The last few weeks have seen ill-judged and flippant remarks carried across the web with incredible speed and causing varying degrees of harm and embarrassment to the country. Claims that they did not intend their comments to travel so far and wide suggest that they are incredibly naive or just ignorant as to how the technology works.
Either way, public representatives need to consider their words carefully before scattering them out across the waves of the web. You would think that the fact that tweets by their very nature are limited to 140 characters might cause elected representatives to think before texting. It seems the opposite is the case. Some appear to believe that being confined to so few words means they need to be more outrageous and intemperate, especially when the aim is to see those comments in print or on news at one.
This is the problem with Twittering politicians. The speed and ease of the system tempts them to dash out one-liners with no thought or consideration — except how it may see them advance. They act as if any issue, no matter how complex, can be addressed like a psychologist’s word-association test.
What is the virtue of an instantaneous response? Why is it now unfashionable for some in the political arena to take time to think and consider before speaking? It is not a new situation. This has been the trend since the Sixties. The advances in information technology have revolutionised lives. But the apparent logic that these improvements could only come at the cost of public figures forgoing the time to think before commenting eludes me.
Studies show that the average news TV sound bite in America has shrunk from 42 seconds in the 1968 presidential election to a mere 7.3 seconds today. The shrinkage may not have been as severe here, but the trend is very similar. This is the catch 22. Just as the problems we face grow more complex, our political leaders are expected to come up with increasingly simple answers in a Twitter-like nugget.
For every meaningful answer capable of expression in seven seconds, there are hundreds of negative comments. This begs the question whether so many of these tweets are negative because of the limitations of the medium — or because the medium is best suited to those who are wired to be negative. Recent events suggest it’s the latter.
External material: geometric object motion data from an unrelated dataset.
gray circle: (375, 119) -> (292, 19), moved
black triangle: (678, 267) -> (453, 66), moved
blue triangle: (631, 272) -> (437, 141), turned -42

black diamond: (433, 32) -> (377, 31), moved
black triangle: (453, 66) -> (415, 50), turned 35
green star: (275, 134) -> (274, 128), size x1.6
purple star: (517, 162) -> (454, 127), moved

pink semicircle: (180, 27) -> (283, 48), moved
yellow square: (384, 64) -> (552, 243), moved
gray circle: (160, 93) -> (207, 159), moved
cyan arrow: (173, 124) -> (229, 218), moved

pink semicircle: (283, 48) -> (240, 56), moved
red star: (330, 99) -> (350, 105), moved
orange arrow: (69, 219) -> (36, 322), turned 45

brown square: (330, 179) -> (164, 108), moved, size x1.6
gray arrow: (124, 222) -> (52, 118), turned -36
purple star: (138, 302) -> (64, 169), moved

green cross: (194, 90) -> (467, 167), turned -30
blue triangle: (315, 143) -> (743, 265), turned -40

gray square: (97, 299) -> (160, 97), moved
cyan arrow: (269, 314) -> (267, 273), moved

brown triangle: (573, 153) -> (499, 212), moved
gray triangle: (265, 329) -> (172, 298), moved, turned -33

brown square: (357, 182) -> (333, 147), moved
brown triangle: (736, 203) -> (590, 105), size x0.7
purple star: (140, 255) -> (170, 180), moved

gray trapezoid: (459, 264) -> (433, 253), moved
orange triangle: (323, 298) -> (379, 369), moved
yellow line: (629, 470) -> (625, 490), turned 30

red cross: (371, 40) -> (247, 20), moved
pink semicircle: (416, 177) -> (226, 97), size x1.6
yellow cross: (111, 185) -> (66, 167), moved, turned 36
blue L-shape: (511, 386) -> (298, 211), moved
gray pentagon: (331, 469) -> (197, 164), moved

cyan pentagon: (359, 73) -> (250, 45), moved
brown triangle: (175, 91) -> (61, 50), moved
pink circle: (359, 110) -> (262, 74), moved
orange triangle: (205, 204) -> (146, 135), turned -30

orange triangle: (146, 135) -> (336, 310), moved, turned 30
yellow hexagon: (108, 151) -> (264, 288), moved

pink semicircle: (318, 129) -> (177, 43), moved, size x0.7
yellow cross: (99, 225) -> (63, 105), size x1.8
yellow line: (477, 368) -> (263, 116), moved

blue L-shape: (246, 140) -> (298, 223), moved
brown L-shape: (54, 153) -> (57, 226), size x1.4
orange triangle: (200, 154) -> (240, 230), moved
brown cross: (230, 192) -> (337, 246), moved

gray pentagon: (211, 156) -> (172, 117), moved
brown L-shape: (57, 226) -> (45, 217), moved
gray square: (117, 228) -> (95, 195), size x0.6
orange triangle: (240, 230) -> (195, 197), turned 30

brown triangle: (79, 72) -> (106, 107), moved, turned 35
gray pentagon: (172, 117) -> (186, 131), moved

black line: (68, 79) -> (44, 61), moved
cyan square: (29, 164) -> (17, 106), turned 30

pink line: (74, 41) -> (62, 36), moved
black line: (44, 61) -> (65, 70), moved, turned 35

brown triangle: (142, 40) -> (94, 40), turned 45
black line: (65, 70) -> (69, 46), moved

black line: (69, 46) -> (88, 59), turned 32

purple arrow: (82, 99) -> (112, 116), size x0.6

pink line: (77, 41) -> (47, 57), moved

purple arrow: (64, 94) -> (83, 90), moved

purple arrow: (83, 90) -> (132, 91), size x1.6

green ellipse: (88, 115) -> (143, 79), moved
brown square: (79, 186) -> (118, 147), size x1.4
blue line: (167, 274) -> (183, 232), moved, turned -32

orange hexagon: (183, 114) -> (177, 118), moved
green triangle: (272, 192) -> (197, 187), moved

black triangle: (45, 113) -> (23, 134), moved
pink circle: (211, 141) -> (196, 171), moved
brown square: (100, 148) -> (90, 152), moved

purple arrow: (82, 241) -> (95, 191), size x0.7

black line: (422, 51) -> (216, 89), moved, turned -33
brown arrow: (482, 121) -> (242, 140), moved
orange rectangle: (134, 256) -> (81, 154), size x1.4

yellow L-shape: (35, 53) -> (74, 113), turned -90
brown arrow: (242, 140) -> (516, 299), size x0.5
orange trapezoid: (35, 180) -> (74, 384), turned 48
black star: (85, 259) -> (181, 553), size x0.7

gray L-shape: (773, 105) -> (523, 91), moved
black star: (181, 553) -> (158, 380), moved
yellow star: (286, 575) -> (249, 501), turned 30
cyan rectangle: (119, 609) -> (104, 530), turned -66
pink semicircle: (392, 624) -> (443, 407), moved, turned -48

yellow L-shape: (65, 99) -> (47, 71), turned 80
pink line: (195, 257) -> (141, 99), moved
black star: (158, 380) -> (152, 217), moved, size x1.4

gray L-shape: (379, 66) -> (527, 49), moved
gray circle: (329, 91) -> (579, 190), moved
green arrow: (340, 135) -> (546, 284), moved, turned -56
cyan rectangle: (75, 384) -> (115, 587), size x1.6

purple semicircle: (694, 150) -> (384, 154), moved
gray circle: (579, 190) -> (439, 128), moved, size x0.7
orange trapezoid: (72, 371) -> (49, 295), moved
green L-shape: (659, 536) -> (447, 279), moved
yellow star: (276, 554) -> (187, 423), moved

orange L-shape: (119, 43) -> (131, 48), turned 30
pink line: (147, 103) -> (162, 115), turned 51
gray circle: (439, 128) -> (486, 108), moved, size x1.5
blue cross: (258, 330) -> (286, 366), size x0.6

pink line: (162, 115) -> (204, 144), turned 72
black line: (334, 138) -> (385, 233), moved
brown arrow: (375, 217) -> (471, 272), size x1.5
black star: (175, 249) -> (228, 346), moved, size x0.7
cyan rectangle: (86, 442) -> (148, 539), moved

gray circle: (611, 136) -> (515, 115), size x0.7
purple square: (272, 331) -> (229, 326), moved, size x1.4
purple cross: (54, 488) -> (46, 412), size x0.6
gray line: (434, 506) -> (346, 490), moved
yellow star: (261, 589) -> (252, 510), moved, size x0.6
No doubt someone reading this will feel the urge to go on Twitter and decry my argument as Luddite. But they would be wrong. Of course technological advancement has a price. Yes, the speed of communication and the voracious needs of 24-hour news channels and social-media networks will result in a lowering of the bar, but it doesn’t have to be to the exclusion of considered debate. The sad reality is that so many in political life are prepared to adjust their output to suit what they think will get an easy headline, rather than to reflect what they think is right. The price is a coarsening of debate.